Restoring a Latin Landmark
The restoration of a garden in Venezuela's largest urban park is a model for other Latin American cities.

By Jimena Martignoni

Restoring a Latin Landmark
Gabriel Reig

In 1958 Brazilian artist and landscape designer Roberto Burle Marx outlined his vision for Parque del Este, a 190-acre public park on the eastern side of downtown Caracas, Venezuela’s capital city. Two landscape architects, Fernando Tabora and John Stoddart, assisted by a team of architects and botanists, translated Burle Marx’s loose, artistic drawings into an intricate modernist landscape of organic landforms and water features, curving paths, and splendid views.

Burle Marx, who was already known for his appreciation of Latin American flora, incorporated regional plants to express the exuberant richness of the Venezuelan landscape.
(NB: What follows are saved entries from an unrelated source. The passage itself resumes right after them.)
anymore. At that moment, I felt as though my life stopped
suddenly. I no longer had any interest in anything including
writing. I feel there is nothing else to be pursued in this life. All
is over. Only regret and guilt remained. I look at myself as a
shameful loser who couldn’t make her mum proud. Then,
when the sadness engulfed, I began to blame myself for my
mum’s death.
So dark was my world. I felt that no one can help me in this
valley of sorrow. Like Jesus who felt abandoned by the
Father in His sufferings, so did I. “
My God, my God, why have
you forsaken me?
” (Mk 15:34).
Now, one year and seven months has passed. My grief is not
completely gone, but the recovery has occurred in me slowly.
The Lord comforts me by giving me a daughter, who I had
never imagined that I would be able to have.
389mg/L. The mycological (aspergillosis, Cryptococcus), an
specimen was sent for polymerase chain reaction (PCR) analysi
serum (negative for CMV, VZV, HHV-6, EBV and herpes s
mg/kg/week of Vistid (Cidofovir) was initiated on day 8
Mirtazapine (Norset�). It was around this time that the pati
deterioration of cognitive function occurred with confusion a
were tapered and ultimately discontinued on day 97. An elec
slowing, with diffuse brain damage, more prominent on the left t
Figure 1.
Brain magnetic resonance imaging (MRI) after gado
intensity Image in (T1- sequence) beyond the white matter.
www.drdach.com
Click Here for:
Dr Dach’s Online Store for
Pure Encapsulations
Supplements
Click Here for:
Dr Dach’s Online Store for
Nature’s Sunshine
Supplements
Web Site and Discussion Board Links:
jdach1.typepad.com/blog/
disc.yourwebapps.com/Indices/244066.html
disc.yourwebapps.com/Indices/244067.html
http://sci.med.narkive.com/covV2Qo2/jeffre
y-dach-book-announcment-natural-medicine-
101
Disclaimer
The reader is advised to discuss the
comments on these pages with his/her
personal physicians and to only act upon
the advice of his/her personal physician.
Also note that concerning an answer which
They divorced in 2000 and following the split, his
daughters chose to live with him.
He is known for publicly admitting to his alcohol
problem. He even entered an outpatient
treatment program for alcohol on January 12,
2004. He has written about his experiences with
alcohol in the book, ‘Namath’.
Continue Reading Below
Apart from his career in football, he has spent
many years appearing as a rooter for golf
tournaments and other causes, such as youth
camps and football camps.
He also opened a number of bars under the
Built at a time when Venezuela was emerging into democracy, Parque del Este broke with the centuries-old imitation of European formal design and made a proud statement of cultural independence. When the landscape team finished the park in 1963, it had created an icon—a new model for Venezuela’s urban landscapes.

Over time, the park saw more use than maintenance, as economic instability became, paradoxically, the most stable situation throughout the country. Today many water features are not working, some pools are empty, the lakes are fenced, and some groups of tropical plants have died and have not been replaced, leaving unsightly bare spots throughout the park.

In particular, el Jardín Xerofítico (Xerophytic Garden), a showcase of native, drought-tolerant flora in the park’s northwestern corner, showed the ravages of overuse and neglect. Here again, some plants died and were not replaced, opening passages that tempted visitors to take shortcuts off the paths, causing soil erosion. Other plants proliferated beyond their boundaries, invading walkways and obliterating the original design.

Today Parque del Este is in the midst of a sweeping revitalization project, which began with the renovation of el Jardín Xerofítico in 2004. Guided by the original landscape architects, the preservation team is piloting methods that may become as influential in Latin America as the original park design.